Le mariage est un contrat

Le grand jour approche et, dans l'effervescence de cette perspective, les futurs mariés ont tendance à considérer qu’il y a des lectures plus romantiques que le code civil. Les yeux dans les yeux, ils pensent que l’amour s’accommode mal des contrats et de leur cortège de clauses en minuscules, et que prévoir le pire est la meilleure façon de le voir déferler. Foin de superstition ! Songer au départ ou au décès d’un des conjoints n’est pas une façon de provoquer le sort. C’est au contraire une manière de fixer, en quelque sorte, les règles du jeu et de se ménager un avenir serein.

Avoir un bon contrat de mariage, c’est donc mettre toutes les chances (de réussite) de son côté et promettre à l’autre que quoi qu’il advienne, sa vie ne deviendra jamais infortune ou désillusion. Certes, il n’est jamais agréable, quelques jours ou semaines avant de se passer la bague au doigt, de faire état de son patrimoine devant un homme de droit (dans ce cas, un notaire), de parler du pire comme s’il allait arriver demain, d’aligner des chiffres alors qu’on ne voudrait entendre que promesses et mots d’amour. Mais se marier n’est pas seulement une aventure romantique, il faut aussi pouvoir parler droits et devoirs et en ce domaine. Le notaire fait figure d’interlocuteur privilégié.

Que l’on se rassure cependant : le contrat de mariage n’est pas une obligation. A défaut, le législateur considère que les époux sont unis sous le régime de la communauté des biens. Ce qui signifie que les deux personnes n’en font plus qu’une, que ce qui appartient à l’un – y compris les dettes éventuelles – appartient aussi à l’autre.

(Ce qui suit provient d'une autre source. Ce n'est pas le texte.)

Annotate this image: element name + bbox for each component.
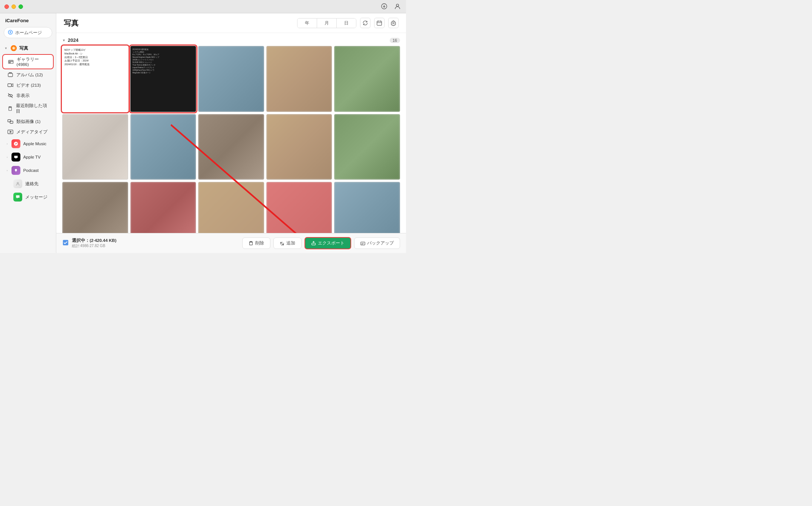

Si ce statut ne convient pas, alors il est bon de prendre rendez-vous chez un notaire avant le mariage et d’aborder avec lui certains aspects de la vie du couple, notamment patrimoniaux. Un contrat n’étant pas l’autre, il faut envisager tous les scénarios, même les pires, qui peuvent survenir après le mariage : séparation et divorce, décès, dettes contractées par un des conjoint… En ce domaine, il n’existe pas de formulaire type et pratiquement toutes les clauses personnalisées peuvent être ajoutées en bas de document ; l’essentiel étant de tout mettre en œuvre pour que dans le pire, aucun époux ne se sente lésé. Et si cela ne suffisait pas, il est bon de savoir qu’un contrat de mariage, quel que soit son type – séparation des biens, communauté… -, n’est pas gravé dans la pierre : on peut toujours, après le mariage, le modifier ou le compléter chez le notaire. Toutefois, cette procédure est longue et coûteuse. Elle doit aussi être homologuée par un tribunal.

Qu’il y ait ou non contrat, les époux doivent faire face à des obligations sites « primaires » auxquelles il est impossible de déroger : nécessité de participer aux frais du ménage, d’entretenir le logement familial…

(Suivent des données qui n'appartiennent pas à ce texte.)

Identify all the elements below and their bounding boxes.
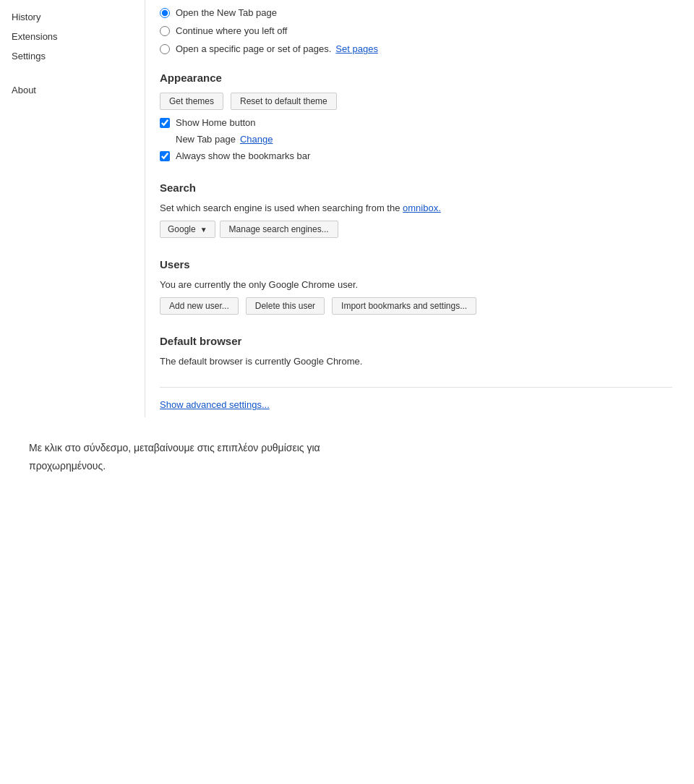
default-browser-section: Default browser The default browser is c…	[160, 335, 672, 367]
greek-line2: προχωρημένους.	[29, 460, 106, 472]
users-title: Users	[160, 258, 672, 270]
show-home-label: Show Home button	[176, 117, 256, 128]
sidebar-item-extensions[interactable]: Extensions	[0, 27, 145, 46]
appearance-section: Appearance Get themes Reset to default t…	[160, 72, 672, 161]
greek-text-section: Με κλικ στο σύνδεσμο, μεταβαίνουμε στις …	[0, 417, 694, 497]
radio-specific-pages[interactable]: Open a specific page or set of pages. Se…	[160, 43, 672, 54]
reset-theme-button[interactable]: Reset to default theme	[231, 93, 337, 110]
default-browser-title: Default browser	[160, 335, 672, 347]
sidebar-item-history[interactable]: History	[0, 7, 145, 27]
theme-buttons-row: Get themes Reset to default theme	[160, 93, 672, 110]
search-title: Search	[160, 182, 672, 194]
change-link[interactable]: Change	[240, 134, 273, 145]
get-themes-button[interactable]: Get themes	[160, 93, 223, 110]
set-pages-link[interactable]: Set pages	[335, 43, 378, 54]
radio-continue[interactable]: Continue where you left off	[160, 25, 672, 36]
search-description: Set which search engine is used when sea…	[160, 203, 672, 213]
users-section: Users You are currently the only Google …	[160, 258, 672, 315]
dropdown-arrow-icon: ▼	[200, 226, 207, 234]
import-bookmarks-button[interactable]: Import bookmarks and settings...	[332, 297, 476, 315]
manage-search-engines-button[interactable]: Manage search engines...	[220, 221, 338, 238]
sidebar: History Extensions Settings About	[0, 0, 145, 417]
search-section: Search Set which search engine is used w…	[160, 182, 672, 238]
divider	[160, 387, 672, 388]
bookmarks-checkbox[interactable]	[160, 151, 170, 161]
new-tab-label: New Tab page	[176, 134, 236, 145]
show-advanced-settings-link[interactable]: Show advanced settings...	[160, 399, 270, 410]
appearance-title: Appearance	[160, 72, 672, 84]
search-engine-select[interactable]: Google ▼	[160, 221, 215, 238]
omnibox-link[interactable]: omnibox.	[403, 203, 441, 213]
startup-section: Open the New Tab page Continue where you…	[160, 7, 672, 54]
show-home-row: Show Home button	[160, 117, 672, 128]
main-content: Open the New Tab page Continue where you…	[145, 0, 694, 417]
greek-line1: Με κλικ στο σύνδεσμο, μεταβαίνουμε στις …	[29, 442, 320, 453]
add-new-user-button[interactable]: Add new user...	[160, 297, 239, 315]
radio-new-tab[interactable]: Open the New Tab page	[160, 7, 672, 18]
bookmarks-label: Always show the bookmarks bar	[176, 150, 310, 161]
sidebar-item-settings[interactable]: Settings	[0, 46, 145, 66]
bookmarks-row: Always show the bookmarks bar	[160, 150, 672, 161]
users-description: You are currently the only Google Chrome…	[160, 279, 672, 290]
users-controls: Add new user... Delete this user Import …	[160, 297, 672, 315]
sidebar-item-about[interactable]: About	[0, 80, 145, 100]
search-controls: Google ▼ Manage search engines...	[160, 221, 672, 238]
show-home-checkbox[interactable]	[160, 118, 170, 128]
default-browser-description: The default browser is currently Google …	[160, 356, 672, 367]
new-tab-row: New Tab page Change	[176, 134, 672, 145]
delete-user-button[interactable]: Delete this user	[246, 297, 325, 315]
advanced-settings-row: Show advanced settings...	[160, 399, 672, 410]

Et si vous n’êtes pas mariés ? Dans ce cas, la même prudence doit prévaloir mais sa mise en œuvre sera quelque peu différente. Ainsi, on ne parlera forcément plus de contrat de mariage mais de contrat de vie commune. Ratifié par un notaire, ce document fera, par exemple, l’inventaire des charges du ménage et les répartira entre les concubins, il pourra aussi recenser les objets qui appartiennent à l’un ou l’autre des cohabitants, fixer les indemnités à payer en cas de séparation… Dans la même logique, la prudence devrait inciter chacun à conserver la facture de ce qu’il achète. Ainsi, il n’y aura pas de contestation possible en cas de séparation et les objets en question seront mis hors de portée de l’huissier de justice si votre partenaire s’endettait et s’obstinait – bon gré ou mal gré – dans le non paiement de certaines factures.

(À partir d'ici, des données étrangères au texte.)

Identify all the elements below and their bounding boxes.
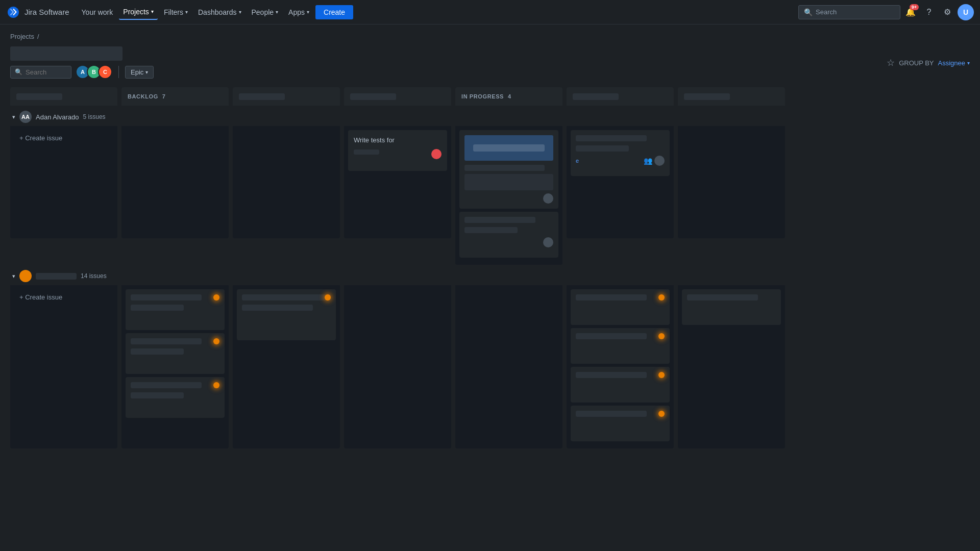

Enfin, il est bon de savoir que les cohabitants n’héritent pas l’un de l’autre, à moins qu’ils n’aient pris la précaution de rédiger un testament. Dans ce dernier cas, relevons que les droits de succession entre cohabitants sont élevés et que d’autres solutions, moins onéreuses pour les parties, sont envisageables. Là encore, il n’y a pas de meilleur conseil qu’un notaire ou un avocat.